Several dispensaries licensed by Michigan state regulators to sell recreational marijuana intend to start this weekend, a little more than a year after residents voted to legalize pot in the face of ongoing federal prohibition.
Michiganders cast ballots last November to legalize marijuana and set up a system for retail sales, and this month state regulators began issuing their first retail licenses.
Michigan previously voted to legalize the medicinal use of marijuana in 2008, and state regulators recently announced that licensed medical dispensaries that have also been authorized to conduct retail sales may transfer up to half of their medical inventory to their recreational inventory starting at 10 a.m. this Sunday, December 1.
At least four dispensaries within the state have since said they plan to begin recreational sales shortly after they can start switching their inventory over in Michigan’s statewide computer system for monitoring and tracking cannabis products, known as Marijuana Enforcement Tracking Reporting & Compliance, or METRC.
Once dispensaries open their doors to recreational customers, adults 21 and over will be able to purchase up to 2.5 ounces of marijuana to be consumed in private.
Thirty-three states and the District of Columbia have legalized the medicinal use of marijuana, including the 11 that permit recreational use.
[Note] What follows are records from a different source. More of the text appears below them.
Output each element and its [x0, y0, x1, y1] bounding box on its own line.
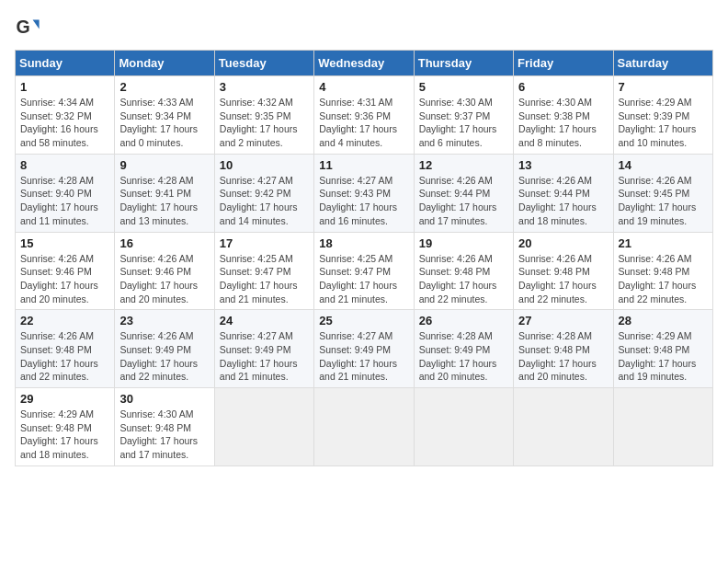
calendar-header-wednesday: Wednesday [314, 51, 414, 76]
day-number: 30 [119, 392, 209, 406]
calendar-cell: 13 Sunrise: 4:26 AM Sunset: 9:44 PM Dayl… [514, 154, 613, 232]
calendar-cell: 29 Sunrise: 4:29 AM Sunset: 9:48 PM Dayl… [16, 388, 115, 466]
day-info: Sunrise: 4:26 AM Sunset: 9:48 PM Dayligh… [518, 252, 608, 306]
day-number: 7 [619, 80, 708, 94]
calendar-cell: 20 Sunrise: 4:26 AM Sunset: 9:48 PM Dayl… [514, 232, 613, 310]
calendar-week-row: 15 Sunrise: 4:26 AM Sunset: 9:46 PM Dayl… [16, 232, 713, 310]
calendar-cell: 19 Sunrise: 4:26 AM Sunset: 9:48 PM Dayl… [414, 232, 513, 310]
calendar-header-monday: Monday [115, 51, 214, 76]
day-info: Sunrise: 4:26 AM Sunset: 9:48 PM Dayligh… [20, 329, 109, 384]
logo: G [15, 15, 44, 40]
day-info: Sunrise: 4:28 AM Sunset: 9:40 PM Dayligh… [20, 174, 109, 228]
calendar-cell: 12 Sunrise: 4:26 AM Sunset: 9:44 PM Dayl… [414, 154, 513, 232]
svg-text:G: G [16, 17, 29, 37]
day-info: Sunrise: 4:29 AM Sunset: 9:48 PM Dayligh… [619, 329, 708, 384]
day-info: Sunrise: 4:30 AM Sunset: 9:48 PM Dayligh… [119, 408, 209, 462]
day-info: Sunrise: 4:26 AM Sunset: 9:46 PM Dayligh… [20, 252, 109, 306]
calendar-header-friday: Friday [514, 51, 613, 76]
day-number: 2 [119, 80, 209, 94]
day-number: 28 [619, 314, 708, 327]
calendar-cell: 25 Sunrise: 4:27 AM Sunset: 9:49 PM Dayl… [314, 310, 414, 388]
day-number: 19 [419, 236, 508, 250]
calendar-week-row: 1 Sunrise: 4:34 AM Sunset: 9:32 PM Dayli… [16, 76, 713, 155]
calendar-cell: 24 Sunrise: 4:27 AM Sunset: 9:49 PM Dayl… [214, 310, 313, 388]
calendar-cell: 28 Sunrise: 4:29 AM Sunset: 9:48 PM Dayl… [613, 310, 712, 388]
calendar-cell: 11 Sunrise: 4:27 AM Sunset: 9:43 PM Dayl… [314, 154, 414, 232]
day-number: 24 [220, 314, 309, 327]
day-info: Sunrise: 4:26 AM Sunset: 9:44 PM Dayligh… [518, 174, 608, 228]
day-number: 23 [119, 314, 209, 327]
day-info: Sunrise: 4:34 AM Sunset: 9:32 PM Dayligh… [20, 96, 109, 150]
day-info: Sunrise: 4:28 AM Sunset: 9:48 PM Dayligh… [518, 329, 608, 384]
calendar-header-tuesday: Tuesday [214, 51, 313, 76]
calendar-cell [314, 388, 414, 466]
calendar-cell: 22 Sunrise: 4:26 AM Sunset: 9:48 PM Dayl… [16, 310, 115, 388]
day-number: 8 [20, 158, 109, 172]
day-info: Sunrise: 4:26 AM Sunset: 9:48 PM Dayligh… [619, 252, 708, 306]
calendar-cell: 21 Sunrise: 4:26 AM Sunset: 9:48 PM Dayl… [613, 232, 712, 310]
calendar-cell: 5 Sunrise: 4:30 AM Sunset: 9:37 PM Dayli… [414, 76, 513, 155]
calendar-cell [414, 388, 513, 466]
calendar-cell: 30 Sunrise: 4:30 AM Sunset: 9:48 PM Dayl… [115, 388, 214, 466]
day-info: Sunrise: 4:33 AM Sunset: 9:34 PM Dayligh… [119, 96, 209, 150]
svg-marker-1 [33, 20, 40, 29]
day-number: 1 [20, 80, 109, 94]
day-info: Sunrise: 4:27 AM Sunset: 9:42 PM Dayligh… [220, 174, 309, 228]
calendar-cell: 10 Sunrise: 4:27 AM Sunset: 9:42 PM Dayl… [214, 154, 313, 232]
day-number: 13 [518, 158, 608, 172]
day-info: Sunrise: 4:32 AM Sunset: 9:35 PM Dayligh… [220, 96, 309, 150]
day-info: Sunrise: 4:28 AM Sunset: 9:41 PM Dayligh… [119, 174, 209, 228]
day-number: 17 [220, 236, 309, 250]
day-number: 10 [220, 158, 309, 172]
calendar-cell: 18 Sunrise: 4:25 AM Sunset: 9:47 PM Dayl… [314, 232, 414, 310]
day-number: 25 [319, 314, 408, 327]
calendar-table: SundayMondayTuesdayWednesdayThursdayFrid… [15, 50, 713, 466]
day-number: 26 [419, 314, 508, 327]
calendar-header-saturday: Saturday [613, 51, 712, 76]
day-info: Sunrise: 4:26 AM Sunset: 9:45 PM Dayligh… [619, 174, 708, 228]
day-info: Sunrise: 4:30 AM Sunset: 9:37 PM Dayligh… [419, 96, 508, 150]
calendar-week-row: 22 Sunrise: 4:26 AM Sunset: 9:48 PM Dayl… [16, 310, 713, 388]
calendar-cell: 27 Sunrise: 4:28 AM Sunset: 9:48 PM Dayl… [514, 310, 613, 388]
day-info: Sunrise: 4:28 AM Sunset: 9:49 PM Dayligh… [419, 329, 508, 384]
calendar-cell: 14 Sunrise: 4:26 AM Sunset: 9:45 PM Dayl… [613, 154, 712, 232]
day-info: Sunrise: 4:25 AM Sunset: 9:47 PM Dayligh… [319, 252, 408, 306]
day-info: Sunrise: 4:29 AM Sunset: 9:48 PM Dayligh… [20, 408, 109, 462]
calendar-cell: 8 Sunrise: 4:28 AM Sunset: 9:40 PM Dayli… [16, 154, 115, 232]
day-info: Sunrise: 4:31 AM Sunset: 9:36 PM Dayligh… [319, 96, 408, 150]
calendar-cell: 3 Sunrise: 4:32 AM Sunset: 9:35 PM Dayli… [214, 76, 313, 155]
day-number: 14 [619, 158, 708, 172]
calendar-cell: 23 Sunrise: 4:26 AM Sunset: 9:49 PM Dayl… [115, 310, 214, 388]
day-number: 22 [20, 314, 109, 327]
day-info: Sunrise: 4:26 AM Sunset: 9:49 PM Dayligh… [119, 329, 209, 384]
calendar-cell: 7 Sunrise: 4:29 AM Sunset: 9:39 PM Dayli… [613, 76, 712, 155]
day-number: 18 [319, 236, 408, 250]
calendar-cell [514, 388, 613, 466]
day-info: Sunrise: 4:26 AM Sunset: 9:44 PM Dayligh… [419, 174, 508, 228]
calendar-cell: 2 Sunrise: 4:33 AM Sunset: 9:34 PM Dayli… [115, 76, 214, 155]
calendar-cell: 26 Sunrise: 4:28 AM Sunset: 9:49 PM Dayl… [414, 310, 513, 388]
page-header: G [15, 15, 713, 40]
day-number: 6 [518, 80, 608, 94]
calendar-cell: 15 Sunrise: 4:26 AM Sunset: 9:46 PM Dayl… [16, 232, 115, 310]
day-info: Sunrise: 4:30 AM Sunset: 9:38 PM Dayligh… [518, 96, 608, 150]
calendar-header-row: SundayMondayTuesdayWednesdayThursdayFrid… [16, 51, 713, 76]
day-number: 29 [20, 392, 109, 406]
logo-icon: G [15, 15, 40, 40]
calendar-cell: 9 Sunrise: 4:28 AM Sunset: 9:41 PM Dayli… [115, 154, 214, 232]
day-number: 9 [119, 158, 209, 172]
day-number: 12 [419, 158, 508, 172]
day-info: Sunrise: 4:29 AM Sunset: 9:39 PM Dayligh… [619, 96, 708, 150]
day-number: 15 [20, 236, 109, 250]
day-info: Sunrise: 4:27 AM Sunset: 9:43 PM Dayligh… [319, 174, 408, 228]
day-number: 27 [518, 314, 608, 327]
day-info: Sunrise: 4:27 AM Sunset: 9:49 PM Dayligh… [319, 329, 408, 384]
day-number: 20 [518, 236, 608, 250]
day-info: Sunrise: 4:27 AM Sunset: 9:49 PM Dayligh… [220, 329, 309, 384]
calendar-week-row: 8 Sunrise: 4:28 AM Sunset: 9:40 PM Dayli… [16, 154, 713, 232]
day-number: 4 [319, 80, 408, 94]
day-info: Sunrise: 4:26 AM Sunset: 9:46 PM Dayligh… [119, 252, 209, 306]
calendar-cell [214, 388, 313, 466]
day-number: 11 [319, 158, 408, 172]
calendar-cell [613, 388, 712, 466]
Colorado became the first state in the country to let recreational dispensaries operate at the start of 2012, and six others have since followed suit: Alaska, California, Massachusetts, Nevada, Oregon and Washington state.
Recreational marijuana sold in Michigan will be subject to a 10% excise tax in addition to the state’s 5% sales tax. The Michigan state House Fiscal Agency has previously estimated that annual recreational marijuana sales will approach $949 million once the retail system is fully established, which would put the state on course to reap more than $150 million in yearly marijuana-related tax revenue.